The research related to animals use has been complied with all the relevant national regulations and institutional policies for the care and use of animals.

Results

The training accuracy of 100% with minimal loss for two of the three cell lines show the algorithm was able to learn the differences between a proliferation and a differentiation spectrum while the third cell line shows 90%. Loss at near zero for the two first cell lines against 30% for the third should be noticed. During the test for the same day of the training data, day 20, the results are very good. With a maximum accuracy of 97%, 82%, 97%, minimum of 85%, 71%, 81% with an average value of 91%, 76%, 91% for each of the cell lines, the model validates the data we are using as it shows high similarity between similar cell cultures. By analyzing the expected accuracy drop as we apply the model to a different day, the average accuracy drops by 15%, 13%, 5% to 76%, 63%, 86% for each cell line.

Discussion

As we performed this study, two major conclusions were reached. Machine learning methods are a powerful tool to process EIS measurements on cells, having shown the ability to distinguish both proliferation and differentiation behaviors which could have countless applications on stem cell implant therapies.

While the focus of this work is to be able to distinguish proliferation from differentiation, we also expect to draw some conclusions about the robustness of the model trained only using the information of a single day (day 20) by catching the features of the process at a much earlier stage at day 10. The accuracy drop of 15% and 13% for the first two cell lines as we apply the model to a different day could suggest the models were capable of extracting underlying features of differentiation and proliferation and that we probably avoided excessive overfitting. However, the third cell line model distinguishes itself with a drop of 5%. At the same time with a training loss of almost 30% versus the very low training loss for the two previous models, it might indicate in one hand that the two first cell lines spectra are more distinguishable (see Figure 1) but may also point for some overfitting on these cases. As the third cell line model holds itself better through time changes, it is suggested that the underlying features extraction was successful here but considering the limitations of the available data, this hypothesis requires further research. It is relevant to point that, as the model profiles the spectra by using memory mechanisms, this same result points strongly to the coupling effects between the shape of the spectrum and its evolution through time, which suggests that valuable insights might be obtained by addressing the temporal behavior of the system.

By studying the difference between differentiation and proliferation using the aforementioned machine learning methods, as differentiation is an umbrella process composed by many subprocesses, we speculated that an underlying proliferation process might be shown at an earlier stage of the cell culture by a model trained at a later stage by the systematic accuracy drop as the ability of the model to distinguish both processes decreases. While the results point towards this, the third cell line drop at only 5% is not enough to draw this conclusion without more data.

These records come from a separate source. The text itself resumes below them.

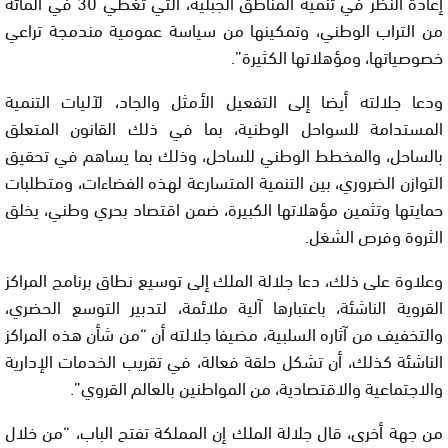
إعادة النظر في تنمية المناطق الجبلية، التي تغطي 30 في المائة
من التراب الوطني، وتمكينها من سياسة عمومية مندمجة تراعي
خصوصياتها، ومؤهلاتها الكثيرة”.
ودعا جلالته أيضا إلى التفعيل الأمثل والجاد، لآليات التنمية
المستدامة للسواحل الوطنية، بما في ذلك القانون المتعلق
بالساحل، والمخطط الوطني للساحل، وذلك بما يساهم في تحقيق
التوازن الضروري، بين التنمية المتسارعة لهذه الفضاءات، ومتطلبات
حمايتها وتثمين مؤهلاتها الكبيرة، ضمن اقتصاد بحري وطني، يخلق
الثروة وفرص الشغل.
وعلاوة على ذلك، دعا جلالة الملك إلى توسيع نطاق برنامج المراكز
القروية الناشئة، باعتبارها آلية ملائمة، لتدبير التوسع الحضري،
والتخفيف من آثاره السلبية، مضيفا جلالته أن “من شأن هذه المراكز
الناشئة كذلك، أن تشكل حلقة فعالة، في تقريب الخدمات الإدارية
والاجتماعية والاقتصادية، من المواطنين بالعالم القروي”.
من جهة أخرى، قال جلالة الملك إن المملكة تفتح الباب، “من خلال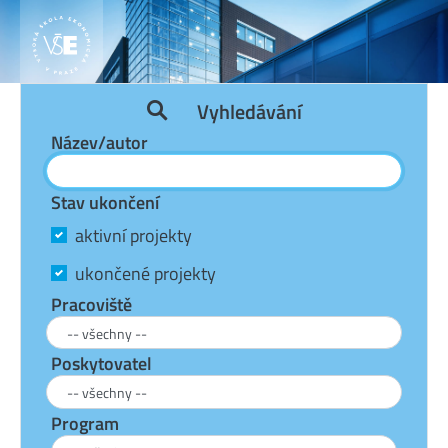
Vyhledávání
Název/autor
Stav ukončení
aktivní projekty
ukončené projekty
Pracoviště
Poskytovatel
Program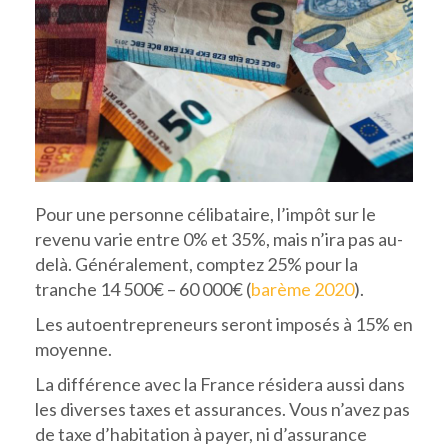
Pour une personne célibataire, l’impôt sur le
revenu varie entre 0% et 35%, mais n’ira pas au-
delà. Généralement, comptez 25% pour la
tranche 14 500€ – 60 000€ (
barème 2020
).
Les autoentrepreneurs seront imposés à 15% en
moyenne.
La différence avec la France résidera aussi dans
les diverses taxes et assurances. Vous n’avez pas
de taxe d’habitation à payer, ni d’assurance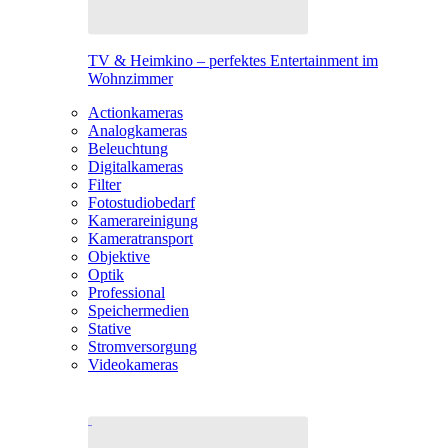
TV & Heimkino – perfektes Entertainment im
Wohnzimmer
Actionkameras
Analogkameras
Beleuchtung
Digitalkameras
Filter
Fotostudiobedarf
Kamerareinigung
Kameratransport
Objektive
Optik
Professional
Speichermedien
Stative
Stromversorgung
Videokameras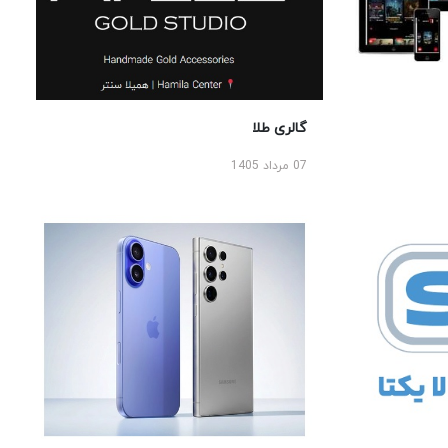
گالری طلا
07 مرداد 1405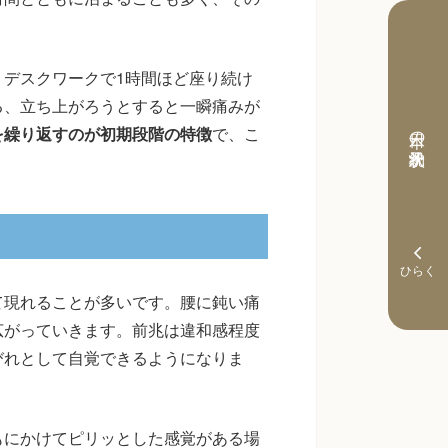
デスクワークで1時間ほど座り続け
る、立ち上がろうとすると一瞬痛みが
本日の予約状況
を繰り返すのが初期段階の特徴
で、こ
て現れることが多いです。腰に鈍い痛
広がっていきます。前兆は違和感程度
びれとして自覚できるようになりま
もにかけてピリッとした感覚がある場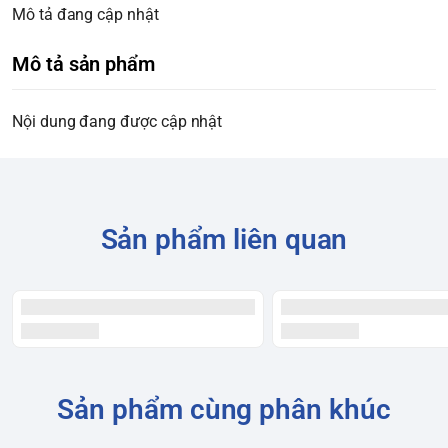
Mô tả đang cập nhật
Mô tả sản phẩm
Nội dung đang được cập nhật
Sản phẩm liên quan
Sản phẩm cùng phân khúc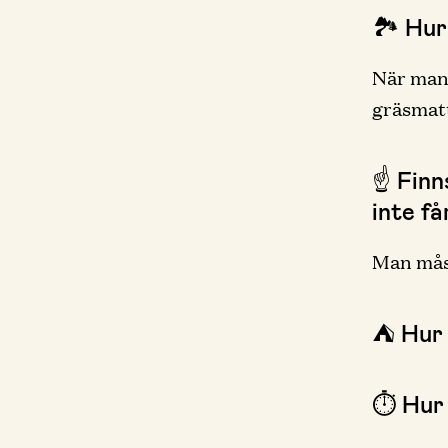
🏞 Hur
När man
gräsmatt
☝️ Fin
inte få
Man måst
⛺️ Hur
⏱ Hur 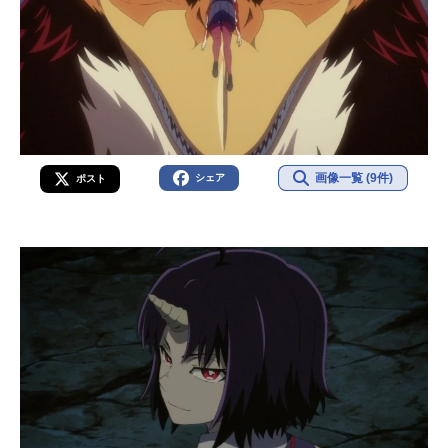
画像一覧 (9件)
シェア
ポスト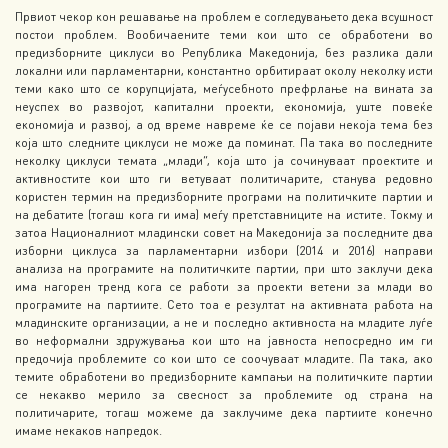
Првиот чекор кон решавање на проблем е согледувањето дека всушност
постои проблем. Вообичаените теми кои што се обработени во
предизборните циклуси во Република Македонија, без разлика дали
локални или парламентарни, константно орбитираат околу неколку исти
теми како што се корупцијата, меѓусебното префрлање на вината за
неуспех во развојот, капитални проекти, економија, уште повеќе
економија и развој, а од време навреме ќе се појави некоја тема без
која што следните циклуси не може да поминат. Па така во последните
неколку циклуси темата „млади“, која што ја сочинуваат проектите и
активностите кои што ги ветуваат политичарите, станува редовно
користен термин на предизборните програми на политичките партии и
на дебатите (тогаш кога ги има) меѓу претставниците на истите. Токму и
затоа Националниот младински совет на Македонија за последните два
изборни циклуса за парламентарни избори (2014 и 2016) направи
анализа на програмите на политичките партии, при што заклучи дека
има нагорен тренд кога се работи за проекти ветени за млади во
програмите на партиите. Сето тоа е резултат на активната работа на
младинските организации, а не и последно активноста на младите луѓе
во неформални здружувања кои што на јавноста непосредно им ги
предочија проблемите со кои што се соочуваат младите. Па така, ако
темите обработени во предизборните кампањи на политичките партии
се некакво мерило за свесност за проблемите од страна на
политичарите, тогаш можеме да заклучиме дека партиите конечно
имаме некаков напредок.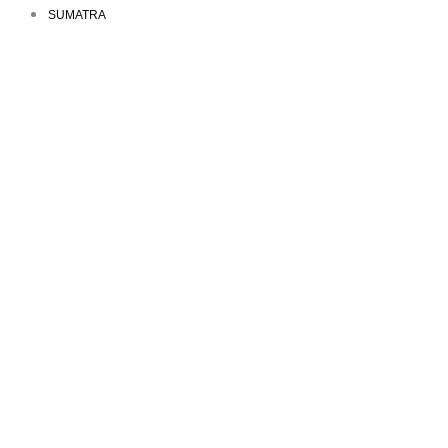
SUMATRA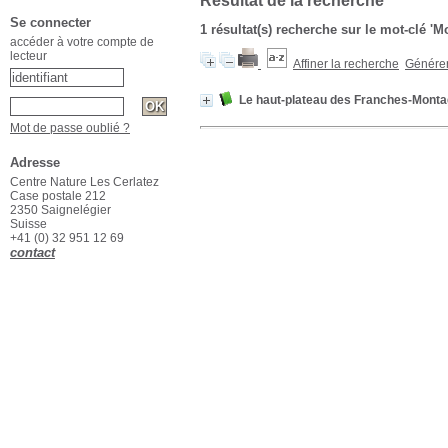
Résultat de la recherche
Se connecter
1 résultat(s) recherche sur le mot-clé 'M
accéder à votre compte de
lecteur
Affiner la recherche
Générer 
Le haut-plateau des Franches-Mont
Mot de passe oublié ?
Adresse
Centre Nature Les Cerlatez
Case postale 212
2350 Saignelégier
Suisse
+41 (0) 32 951 12 69
contact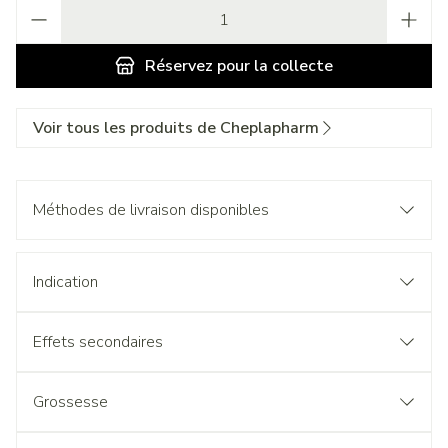
Quantité
Réservez
pour la collecte
Voir tous les produits de Cheplapharm
Méthodes de livraison disponibles
Indication
Effets secondaires
Grossesse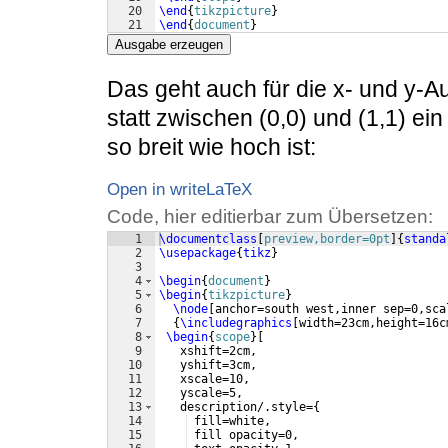
20
\end
{
tikzpicture
}
21
\end
{
document
}
Ausgabe erzeugen
Das geht auch für die x- und y-
statt zwischen (0,0) und (1,1) ei
so breit wie hoch ist:
Open in writeLaTeX
Code, hier editierbar zum Übersetzen:
1
\documentclass
[
preview,border=0pt
]
{
standa
2
\usepackage
{
tikz
}
3
4
\begin
{
document
}
5
\begin
{
tikzpicture
}
6
\node
[
anchor=south west,inner sep=0,sca
7
{
\includegraphics
[
width=23cm,height=16c
8
\begin
{
scope
}
[
9
   xshift=2cm,
10
   yshift=3cm,
11
   xscale=10,
12
   yscale=5,
13
   description/.style=
{
14
 fill=white, 
15
 fill opacity=0, 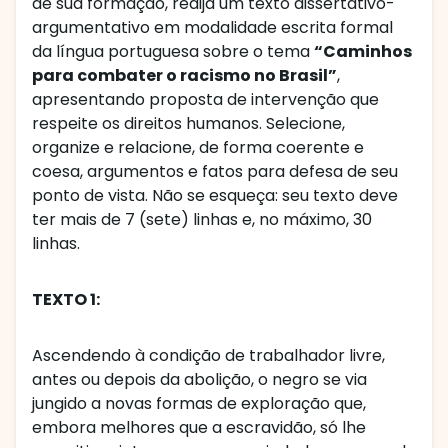
de sua formação, redija um texto dissertativo-
argumentativo em modalidade escrita formal
da língua portuguesa sobre o tema
“Caminhos
para combater o racismo no Brasil”
,
apresentando proposta de intervenção que
respeite os direitos humanos. Selecione,
organize e relacione, de forma coerente e
coesa, argumentos e fatos para defesa de seu
ponto de vista. Não se esqueça: seu texto deve
ter mais de 7 (sete) linhas e, no máximo, 30
linhas.
TEXTO 1:
Ascendendo à condição de trabalhador livre,
antes ou depois da abolição, o negro se via
jungido a novas formas de exploração que,
embora melhores que a escravidão, só lhe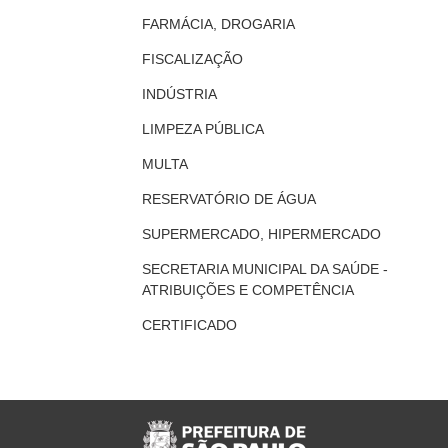
FARMÁCIA, DROGARIA
FISCALIZAÇÃO
INDÚSTRIA
LIMPEZA PÚBLICA
MULTA
RESERVATÓRIO DE ÁGUA
SUPERMERCADO, HIPERMERCADO
SECRETARIA MUNICIPAL DA SAÚDE -
ATRIBUIÇÕES E COMPETÊNCIA
CERTIFICADO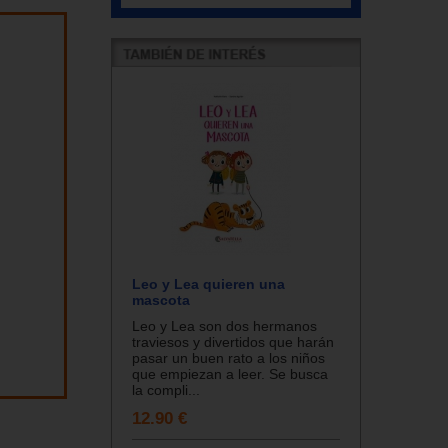
Leo y Lea quieren una
mascota
Leo y Lea son dos hermanos
traviesos y divertidos que harán
pasar un buen rato a los niños
que empiezan a leer. Se busca
la compli...
12.90 €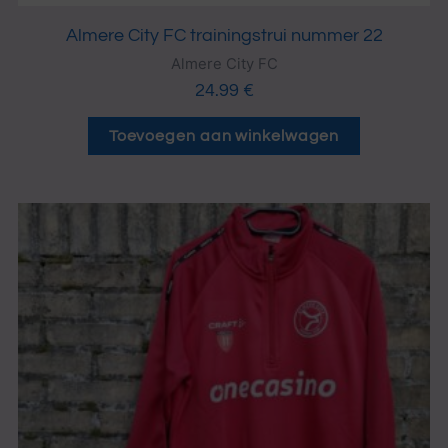
Almere City FC trainingstrui nummer 22
Almere City FC
24.99
€
Toevoegen aan winkelwagen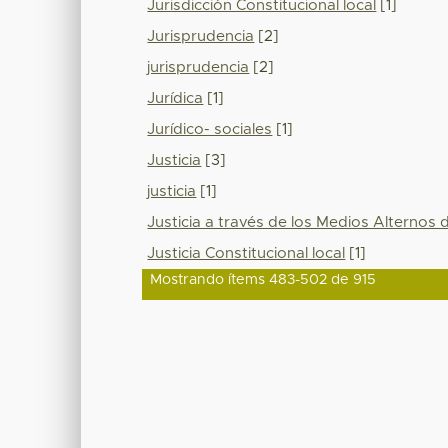
Jurisdicción Constitucional local
[1]
Jurisprudencia
[2]
jurisprudencia
[2]
Jurídica
[1]
Jurídico- sociales
[1]
Justicia
[3]
justicia
[1]
Justicia a través de los Medios Alternos 
Justicia Constitucional local
[1]
Mostrando ítems 483-502 de 915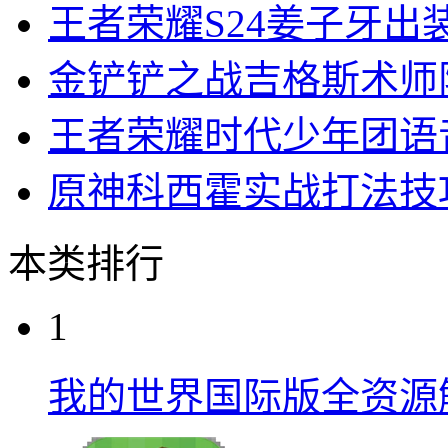
王者荣耀S24姜子牙出
金铲铲之战吉格斯术师
王者荣耀时代少年团语
原神科西霍实战打法技
本类排行
1
我的世界国际版全资源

While still in its infancy, this proof of concept suggests that machine learning methods might be used to identify the underlying biological processes beneath stem cell differentiation. A possible approach would be to model each basic behavior (migration, reuptake, proliferation, reshape) and by using high time resolution EIS measurements, to determine the dominant process during each stage of differentiation or less ambitiously, to perform a time series analysis with the methods used in this work.